The Dilnot Review published its proposals in June of 2011, and they formed the basis of the Care Act. Despite receiving royal assent in 2014 and featuring in the 2015 Conservative manifesto, implementation of the Act was delayed until 2020 and appears to have disappeared into the long grass. But then, as now, Dilnot was prescient in identifying the factors driving the need for reform.
Why reform is needed
1. Demographic change
The chart below provides ONS estimates for the changes in population by age group (i.e. what percentage of the total population each age group represented in 2014 and will account for in 2039):
Age groups as share of population, 2014 v 2039
But because it is based on raw numbers, the chart above underplays the dramatic increase in the percentage of people right at the top of the age range – and the implications for the vastly increased demand for social care services. The chart below shows this:
% change in population by age, 2014-2039
2. Social care means testing and market failure
The second factor is the abrupt and punitive nature of social care means testing. Once your income rises above £23k, the council cannot help: all social care provision becomes your responsibility. But because no individual knows how long they will live, or what their care needs will be, it is impossible to prepare for the risks involved. People often under-invest, meaning they have run down their assets and eventually fall below the required threshold. Others often under-consume, thereby saving money to pay for care services they do not live long enough to require.
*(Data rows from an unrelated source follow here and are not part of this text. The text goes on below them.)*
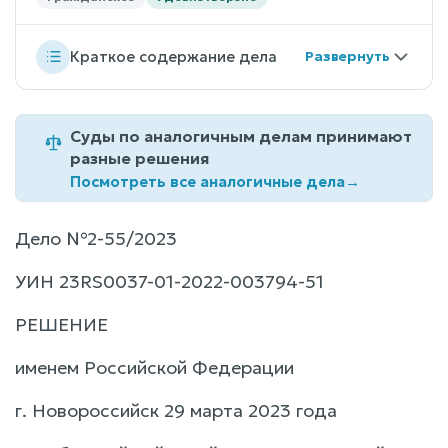
Краткое содержание дела
Суды по аналогичным делам принимают
разные решения
Посмотреть все аналогичные дела
→
Дело №2-55/2023
УИН 23RS0037-01-2022-003794-51
РЕШЕНИЕ
именем Российской Федерации
г. Новороссийск 29 марта 2023 года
It is not just individuals who face this problem. It is very difficult for the private insurance market to devise a product to cater for long term care needs because they do not know what will happen to life expectancy and morbidity in the future. This leaves them open to huge aggregate shocks, when whole populations live much longer with consequent increases in morbidity (dementia being the most obvious example).
Despite the passing of the Care Act, social care represents a market failure. People don’t know how much it will eventually cost them, so the demand curve for care is effectively flat. Most consumers are reluctant to risk paying for more than the most basic provision if they don’t know how long they will be paying for it. Because the demand curve is flat, there is little to no incentive for the industry to invest in better service provision.
Statistics from the Skills for Change Social Care National Minimum Database, and the Communities and Local Government Select Committee found 60% of care workers have less than two years’ experience, and the annual turnover rate for care workers is 47.8%. This is hardly a surprise considering care workers’ average wage is £7.40 or £8.50 per hour – and many are effectively paid below the minimum wage due to employers failing to pay for travel time or sleep during 24 hour shifts.
The Dilnot Review argued that this is a classic example of a time when the community should pool their risks, via a cap on social care spending. Individuals pay for the care up to a set level, then the community – in the form of the state – steps in and covers the rest. In the event that life expectancy becomes dramatically longer (or heaven forbid shorter) or when other forces come into play that affect the communities’ ability to pay, the cap can be moved up or down. The democratically elected government has the licence and legitimacy to do that, in a way that a private corporation having signed a contact, simply could not.
Once people know how much they will have to pay, they can plan. They can decide if they want to invest in more than the basic provision. This would address the market failure and drive further investment from providers, leading to better terms and conditions for workers. At least in theory.
Why we need integrated health and social care
Should we welcome the return of Dilnot? For all his answers he leaves a range of questions unanswered. Many people on low incomes are already struggling with very high debts long before retirement (see my colleague Geoff Tily on this last week). They may therefore struggle to cover their future care costs well below the level of the cap – especially as in 2013 Secretary of State Jeremy Hunt indicated that the cap would be set at some £70,000, more than double the level recommended by the Dilnot review. And it subsequently became clear that the real figure could still be higher than that.
The reliance on private sector provision also leaves the system at the risk of the kinds of problems that have plagued vital services provided by for-profit organisations. We only have to look to the collapse of Southern Cross in 2011 for a reminder of the stakes involved.
Unions have been calling for an integrated Health and Social care system, paid for out of general taxation for several years. While Dilnot has rejected it, this would address all of the problems above. The community would pool all their risk to provide for long term care needs. They would not need to fear being left without through under investment. At the same time, money currently being saved to provide for care needs that may not appear, could go into productive circulation in the economy.
People would not be left at the mercy of a failed market with no incentive to go beyond the most basic provision. And health care workers would receive the provisions and protections of public sector employees, rather than the being left to the vicissitudes of zero hours contracts in the private sector.
In addition, a universal system affirms a more basic, and important principle: that society should provide for their members when in need. This should apply regardless of income, savings or care needs.